Nick Bolton sat up a little and looked his son in the eye.
“You’ll get him son,” he said. “He’s been lucky so far, but he’ll slip up soon enough.”
“I know dad,” Mac said. “What scares me is how many more he’ll kill before he slips up enough for us to catch him. But for now, you go back to sleep.”
“I will if you will.”
“That’s my next stop,” Bolton told his father as he stood up. “A few hours sleep, then I’m going to try to grab a quick dinner with Lisa.”
Nick Bolton quickly reached up and gently grabbed his son’s arm.
“You ever gonna get around to marrying that girl, son?”
“Working on it Dad,” Bolton said, covering his father’s hand with his own. “Just as soon as I can find enough time between major cases.”
“Make the time son,” the old man said, lying back in back and quickly drifting off to sleep. “Make the time.”
“I will dad, I promise,” he whispered before leaving the room.
Ten minutes later, Mac Bolton was sound asleep on his own couch, but it wasn’t a peaceful sleep. His dreams all began with him and Lisa together in a peaceful park and they all ended with nightmare visions of mutilated women riding the iridescent tail of comets in the sky above, each calling out for him to join them.
* * * * *
This cleansing was proceeding smoother than ever before. Over halfway completed and no interference yet from outside forces. Still, there was one who presented a problem, one who might unwittingly interfere with the holy task. Before that could be allowed to occur, action would be taken to permanently remove the threat.
* * * * *
He’d only intended to sleep for a couple of hours, but he must have rolled over and turned off the alarm in his sleep.
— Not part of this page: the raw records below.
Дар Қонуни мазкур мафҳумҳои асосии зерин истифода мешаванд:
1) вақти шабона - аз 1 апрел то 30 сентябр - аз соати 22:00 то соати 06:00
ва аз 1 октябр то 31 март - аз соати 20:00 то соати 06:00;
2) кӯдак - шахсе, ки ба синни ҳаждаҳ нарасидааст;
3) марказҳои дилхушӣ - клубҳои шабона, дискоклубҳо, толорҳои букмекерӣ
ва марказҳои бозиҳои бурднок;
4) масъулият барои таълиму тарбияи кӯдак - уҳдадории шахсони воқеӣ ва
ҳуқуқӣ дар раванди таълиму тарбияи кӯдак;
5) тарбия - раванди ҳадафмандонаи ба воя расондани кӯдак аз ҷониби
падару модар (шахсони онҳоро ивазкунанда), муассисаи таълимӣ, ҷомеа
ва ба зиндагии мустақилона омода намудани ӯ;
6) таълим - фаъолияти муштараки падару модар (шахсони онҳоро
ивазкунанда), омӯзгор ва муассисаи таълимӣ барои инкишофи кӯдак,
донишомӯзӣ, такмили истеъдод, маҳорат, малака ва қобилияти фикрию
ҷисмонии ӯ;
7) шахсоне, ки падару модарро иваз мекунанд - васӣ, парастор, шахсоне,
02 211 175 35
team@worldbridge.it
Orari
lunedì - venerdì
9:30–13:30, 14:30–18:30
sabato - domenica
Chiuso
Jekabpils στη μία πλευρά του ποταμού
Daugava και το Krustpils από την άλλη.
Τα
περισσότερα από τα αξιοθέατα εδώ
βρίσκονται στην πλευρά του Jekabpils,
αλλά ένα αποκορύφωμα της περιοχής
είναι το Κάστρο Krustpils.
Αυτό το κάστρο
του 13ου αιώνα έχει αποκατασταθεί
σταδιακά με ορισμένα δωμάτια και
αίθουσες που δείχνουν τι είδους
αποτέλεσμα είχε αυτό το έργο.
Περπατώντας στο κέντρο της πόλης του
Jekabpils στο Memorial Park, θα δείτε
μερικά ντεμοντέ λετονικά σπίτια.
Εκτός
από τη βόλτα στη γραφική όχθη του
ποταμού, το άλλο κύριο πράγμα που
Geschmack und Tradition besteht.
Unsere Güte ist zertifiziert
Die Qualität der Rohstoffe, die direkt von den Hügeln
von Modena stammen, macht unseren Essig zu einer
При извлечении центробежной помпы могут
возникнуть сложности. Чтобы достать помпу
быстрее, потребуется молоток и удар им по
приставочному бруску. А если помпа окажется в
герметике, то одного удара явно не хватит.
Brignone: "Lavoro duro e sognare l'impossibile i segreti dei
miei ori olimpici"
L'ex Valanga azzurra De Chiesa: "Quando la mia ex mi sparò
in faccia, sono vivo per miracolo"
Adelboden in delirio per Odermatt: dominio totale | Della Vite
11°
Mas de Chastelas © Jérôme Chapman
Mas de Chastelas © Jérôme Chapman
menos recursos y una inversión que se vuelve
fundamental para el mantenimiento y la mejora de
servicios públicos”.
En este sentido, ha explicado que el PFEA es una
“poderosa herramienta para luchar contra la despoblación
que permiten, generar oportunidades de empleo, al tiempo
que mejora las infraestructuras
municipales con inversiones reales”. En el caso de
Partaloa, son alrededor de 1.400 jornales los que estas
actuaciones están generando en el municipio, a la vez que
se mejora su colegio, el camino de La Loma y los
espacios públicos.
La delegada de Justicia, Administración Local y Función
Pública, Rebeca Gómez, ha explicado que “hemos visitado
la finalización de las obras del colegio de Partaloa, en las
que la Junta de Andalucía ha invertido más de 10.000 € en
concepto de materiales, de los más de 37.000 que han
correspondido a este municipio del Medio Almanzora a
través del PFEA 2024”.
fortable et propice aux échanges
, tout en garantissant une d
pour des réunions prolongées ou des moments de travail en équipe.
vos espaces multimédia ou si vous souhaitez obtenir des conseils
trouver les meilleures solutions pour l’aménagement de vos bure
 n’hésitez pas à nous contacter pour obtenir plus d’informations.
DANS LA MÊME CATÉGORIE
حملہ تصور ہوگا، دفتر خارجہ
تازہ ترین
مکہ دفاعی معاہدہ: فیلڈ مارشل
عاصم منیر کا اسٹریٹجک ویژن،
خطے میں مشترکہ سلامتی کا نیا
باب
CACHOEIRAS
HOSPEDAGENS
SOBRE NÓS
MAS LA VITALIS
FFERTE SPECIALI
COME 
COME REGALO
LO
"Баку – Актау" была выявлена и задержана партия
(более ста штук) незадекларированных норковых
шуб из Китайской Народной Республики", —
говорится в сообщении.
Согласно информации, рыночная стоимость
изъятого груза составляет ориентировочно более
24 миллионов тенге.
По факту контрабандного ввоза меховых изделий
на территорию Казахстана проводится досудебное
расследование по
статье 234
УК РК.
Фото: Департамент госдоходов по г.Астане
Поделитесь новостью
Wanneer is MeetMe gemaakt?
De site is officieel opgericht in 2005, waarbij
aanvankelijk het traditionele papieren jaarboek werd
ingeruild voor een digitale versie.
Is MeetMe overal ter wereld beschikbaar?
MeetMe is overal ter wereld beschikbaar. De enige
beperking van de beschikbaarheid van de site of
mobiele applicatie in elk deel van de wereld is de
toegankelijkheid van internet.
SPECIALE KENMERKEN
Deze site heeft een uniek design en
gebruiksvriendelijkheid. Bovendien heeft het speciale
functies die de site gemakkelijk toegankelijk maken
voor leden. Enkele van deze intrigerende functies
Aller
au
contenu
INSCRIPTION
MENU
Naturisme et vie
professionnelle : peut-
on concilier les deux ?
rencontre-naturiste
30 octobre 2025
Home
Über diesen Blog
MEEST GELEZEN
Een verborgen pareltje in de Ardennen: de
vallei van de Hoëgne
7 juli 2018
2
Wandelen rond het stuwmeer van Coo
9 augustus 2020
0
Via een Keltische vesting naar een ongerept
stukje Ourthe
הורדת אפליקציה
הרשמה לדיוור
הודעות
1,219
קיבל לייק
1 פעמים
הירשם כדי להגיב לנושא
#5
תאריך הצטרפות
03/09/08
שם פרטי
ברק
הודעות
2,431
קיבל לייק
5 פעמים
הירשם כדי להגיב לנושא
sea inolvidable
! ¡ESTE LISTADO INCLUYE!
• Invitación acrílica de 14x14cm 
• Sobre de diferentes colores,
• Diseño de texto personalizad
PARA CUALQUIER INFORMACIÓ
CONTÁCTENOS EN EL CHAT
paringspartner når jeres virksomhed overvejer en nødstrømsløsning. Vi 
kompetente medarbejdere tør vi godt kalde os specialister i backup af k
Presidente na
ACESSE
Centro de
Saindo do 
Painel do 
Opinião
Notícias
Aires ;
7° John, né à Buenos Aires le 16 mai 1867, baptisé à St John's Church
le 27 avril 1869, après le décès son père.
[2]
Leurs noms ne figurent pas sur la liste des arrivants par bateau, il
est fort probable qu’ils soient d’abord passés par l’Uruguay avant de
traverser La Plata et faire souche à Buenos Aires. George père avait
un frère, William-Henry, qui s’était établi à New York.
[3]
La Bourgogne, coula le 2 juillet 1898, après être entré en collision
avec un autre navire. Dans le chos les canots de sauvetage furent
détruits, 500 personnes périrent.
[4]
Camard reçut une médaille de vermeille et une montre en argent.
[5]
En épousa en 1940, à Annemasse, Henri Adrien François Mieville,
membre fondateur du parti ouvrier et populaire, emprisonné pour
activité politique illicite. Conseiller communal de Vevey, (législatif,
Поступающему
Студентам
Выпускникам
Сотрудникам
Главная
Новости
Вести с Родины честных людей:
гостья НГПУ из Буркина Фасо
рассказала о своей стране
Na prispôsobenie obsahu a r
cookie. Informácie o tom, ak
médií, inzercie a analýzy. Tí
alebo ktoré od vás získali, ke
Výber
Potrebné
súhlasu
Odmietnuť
He was awake, but it was now past eight and the sun had set two hours ago. After a quick shower and a change of clothes, Bolton was starting to feel human again. Before he could grab something to eat or give Lisa a call, his phone rang. He could hear Kiner bellowing at him long before the receiver reached his ear.
“Where in blazes have you been Bolton?” snapped Kiner. “Our friend has paid us another visit, we’ve just got a report of another victim in the park. Get down there, right now.”
It took over an hour, catching BART back to his car and then out to the newest crime scene. CSU was already working the scene and Bolton quickly found Sanchez first, not wanting to look at the figure lying under the black tarp anytime soon.
“What have we got so far,” he asked the tech, who was looking like she’d aged ten years in the past four days.
“Um, not much more than the others,” Sanchez replied, looking uncomfortable with the conversation.
“What does that mean, Sanchez?” Bolton asked, confused by the woman’s attitude. “Do we know the name of our vic yet?”
Sanchez did not answer, but merely bent over the covered body of the eighth victim and lifted away the covering.
It was Inspector Townsell. A single knife wound to the chest and the damned carving on her forehead confirming the identity of her killer.
“How the hell did this happen?” Bolton rasped, forgetting that just days before, he had considered Townsell a likely suspect. But before Sanchez could answer, a pair of men in long, black overcoats that screamed out Internal Affairs approached them.
“Inspector Bolton,” the taller of the two men said as they both flashed their badges. “Sergeants Cooper and Baker, IA. Can we have a word?”
“I’m in the middle of another murder investigation gentleman,” Bolton replied tersely, as he heard Sanchez walk away from the three men. “You’ll have to wait until I get back to the office.”
“I’m afraid that’s not good enough, Inspector,” Cooper said as the shorter Baker quickly stepped behind Bolton. “You can come along quietly or we can arrest you right here.”
“Arrest me?” Bolton exclaimed. “On what charge.”
“Suspicion of murder, Inspector,” Baker said coldly. “Ten counts of cold-blooded murder.”